I should say no. I should turn on my heel, go home, burymyself in work, and pretend this moment never happened.

But instead, I hesitate. Ben sees it. He exhales, just barely. “Please.”

It’s quiet. Almost like he doesn’t want to say it, but he does.

Like for the first time since he came back, he’s asking instead of taking.

That throws me and against my better judgment?

I do.

We walk in silence at first.

The morning air is crisp, the city still rubbing the sleep from its eyes. A few early risers pass us, dog walkers, runners, people who have their lives together enough to function before sunrise.

I am not one of them.

Ben moves with that effortless confidence, like he owns the damn pavement. His hands are tucked into his pockets, his long strides forcing me to keep pace.

It’s infuriating how easily he settles into this, like we’ve done it a hundred times before.

Which, of course, we have.

I shove my hands deeper into my hoodie, scanning the park ahead. The path curves toward the high street, toward places we used to haunt as teenagers, cheap diners, late-night corner shops where we’d scrounge together loose change for snacks and then…

The spot.

I slow before I can stop myself.

Ben does too. His gaze flickers toward the alley beside the old bookshop, one that’s been shut down for years, the windows plastered with To Let signs.

I don’t need to look. I know what’s there. The door to the back courtyard.

I know because it’s where he first kissed me.

Not a chaste, sweet peck. Not an uncertain, shy brush of lips.

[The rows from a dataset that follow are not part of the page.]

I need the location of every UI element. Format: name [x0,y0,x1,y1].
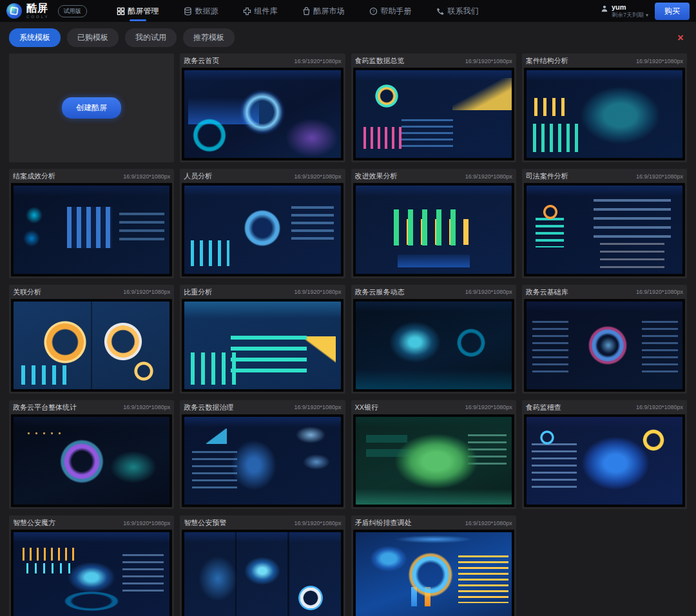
thumbnail-frame [353,299,514,392]
template-card[interactable]: 比重分析16:9/1920*1080px [180,285,345,394]
thumbnail-frame [182,530,343,616]
template-card[interactable]: 改进效果分析16:9/1920*1080px [351,169,516,278]
template-title: 政务云首页 [184,56,219,66]
template-card[interactable]: 智慧公安预警16:9/1920*1080px [180,515,345,616]
market-icon [302,7,311,15]
nav-item-2[interactable]: 数据源 [184,0,218,22]
svg-text:?: ? [372,8,374,14]
user-name: yum [612,3,648,11]
template-title: 司法案件分析 [526,171,568,181]
template-thumbnail [184,532,340,616]
nav-item-1[interactable]: 酷屏管理 [117,0,159,22]
close-icon[interactable]: × [674,32,687,44]
template-title: 人员分析 [184,171,212,181]
buy-button[interactable]: 购买 [655,3,690,20]
template-ratio: 16:9/1920*1080px [123,520,170,526]
template-thumbnail [14,302,169,389]
nav-item-5[interactable]: ?帮助手册 [369,0,412,22]
thumbnail-frame [524,68,685,160]
nav-item-label: 组件库 [255,6,278,17]
template-card[interactable]: 政务云数据治理16:9/1920*1080px [180,400,345,509]
template-title: 比重分析 [184,287,212,297]
nav-item-label: 帮助手册 [381,6,412,17]
thumbnail-frame [182,68,343,160]
thumbnail-frame [11,299,172,392]
template-thumbnail [356,417,512,505]
template-title: 结案成效分析 [13,171,55,181]
template-ratio: 16:9/1920*1080px [465,520,512,526]
template-card[interactable]: 人员分析16:9/1920*1080px [180,169,345,278]
template-ratio: 16:9/1920*1080px [294,289,341,295]
thumbnail-frame [11,183,172,276]
main-menu: 酷屏管理数据源组件库酷屏市场?帮助手册联系我们 [117,0,479,22]
template-ratio: 16:9/1920*1080px [294,173,341,180]
user-icon [601,5,608,12]
template-ratio: 16:9/1920*1080px [294,520,341,526]
template-ratio: 16:9/1920*1080px [123,404,170,410]
template-card[interactable]: 政务云首页16:9/1920*1080px [180,53,345,162]
template-thumbnail [184,417,340,505]
template-card[interactable]: 政务云平台整体统计16:9/1920*1080px [9,400,174,509]
top-navbar: 酷屏 COOLY 试用版 酷屏管理数据源组件库酷屏市场?帮助手册联系我们 yum… [0,0,696,22]
user-menu[interactable]: yum 剩余7天到期 ▾ [601,3,648,19]
logo-subtitle: COOLY [26,15,50,19]
template-thumbnail [356,70,512,158]
thumbnail-frame [353,414,514,507]
tab-3[interactable]: 我的试用 [125,28,177,47]
thumbnail-frame [524,183,685,276]
nav-item-6[interactable]: 联系我们 [436,0,479,22]
template-thumbnail [356,532,512,616]
template-ratio: 16:9/1920*1080px [465,404,512,410]
thumbnail-frame [11,530,172,616]
template-title: 改进效果分析 [355,171,398,181]
template-thumbnail [527,186,682,273]
template-card[interactable]: 案件结构分析16:9/1920*1080px [522,53,687,162]
template-card[interactable]: 政务云服务动态16:9/1920*1080px [351,285,516,394]
template-ratio: 16:9/1920*1080px [294,58,341,64]
thumbnail-frame [11,414,172,507]
template-title: 关联分析 [13,287,41,297]
template-title: 政务云平台整体统计 [13,403,77,412]
create-screen-card: 创建酷屏 [9,53,174,162]
thumbnail-frame [182,183,343,276]
logo-icon [6,3,22,19]
template-card[interactable]: 食药监稽查16:9/1920*1080px [522,400,687,509]
template-thumbnail [184,302,340,389]
thumbnail-frame [353,530,514,616]
template-thumbnail [527,417,682,505]
database-icon [184,7,192,15]
nav-item-4[interactable]: 酷屏市场 [302,0,345,22]
help-icon: ? [369,7,378,15]
grid-icon [117,7,125,15]
create-screen-button[interactable]: 创建酷屏 [62,97,121,119]
template-card[interactable]: 结案成效分析16:9/1920*1080px [9,169,174,278]
template-thumbnail [14,532,169,616]
template-card[interactable]: 关联分析16:9/1920*1080px [9,285,174,394]
template-title: 政务云基础库 [526,287,568,297]
template-ratio: 16:9/1920*1080px [123,289,170,295]
template-card[interactable]: 智慧公安魔方16:9/1920*1080px [9,515,174,616]
template-thumbnail [184,70,340,158]
thumbnail-frame [353,68,514,160]
nav-item-3[interactable]: 组件库 [243,0,278,22]
chevron-down-icon: ▾ [646,13,648,19]
tab-4[interactable]: 推荐模板 [183,28,235,47]
logo-title: 酷屏 [26,3,50,14]
template-card[interactable]: 矛盾纠纷排查调处16:9/1920*1080px [351,515,516,616]
template-card[interactable]: 政务云基础库16:9/1920*1080px [522,285,687,394]
tab-1[interactable]: 系统模板 [9,28,61,47]
template-title: 食药监数据总览 [355,56,405,66]
template-card[interactable]: 司法案件分析16:9/1920*1080px [522,169,687,278]
template-thumbnail [14,186,169,273]
template-card[interactable]: 食药监数据总览16:9/1920*1080px [351,53,516,162]
template-ratio: 16:9/1920*1080px [123,173,170,180]
nav-item-label: 联系我们 [448,6,479,17]
template-ratio: 16:9/1920*1080px [465,289,512,295]
user-expiry-text: 剩余7天到期 [612,12,644,19]
template-thumbnail [527,302,682,389]
template-card[interactable]: XX银行16:9/1920*1080px [351,400,516,509]
template-thumbnail [184,186,340,273]
tab-2[interactable]: 已购模板 [67,28,119,47]
nav-item-label: 酷屏市场 [314,6,345,17]
template-title: 政务云数据治理 [184,403,233,412]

No. Ben Ashcroft kissed like he wanted to ruin me.

Oh he did.

We were seventeen. It was summer, and I’d just made some sarcastic remark, something about him being insufferable. He looked at me, really looked at me, and then his hands were on my waist, my back pressed against the old wooden door, his mouth on mine, hot and hungry and reckless.

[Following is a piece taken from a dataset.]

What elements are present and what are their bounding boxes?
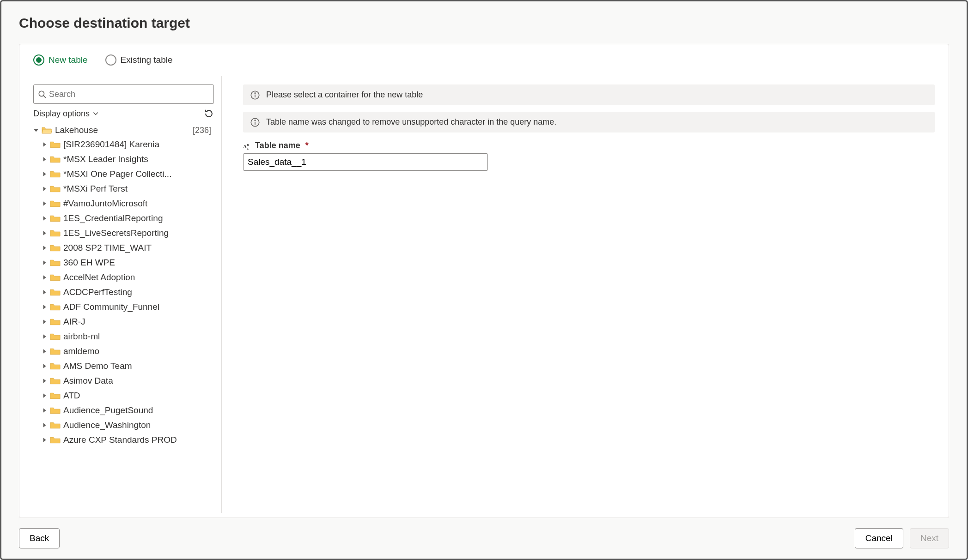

I remember gasping against his lips, the way his fingers dug into my hips, like he couldn’t get close enough. The way I fisted his shirt, holding him there because I didn’t want him to stop. Now the door is weathered and worn, chipped blue paint curling at the edges. It looks smaller. Less significant.

Funny how places change.

Funny how they don’t.

“You remember,” Ben murmurs, his voice low.

I keep my gaze straight ahead. “No idea what you’re talking about.”

His lips twitch, but he doesn’t push.

Instead, he keeps walking, and I follow.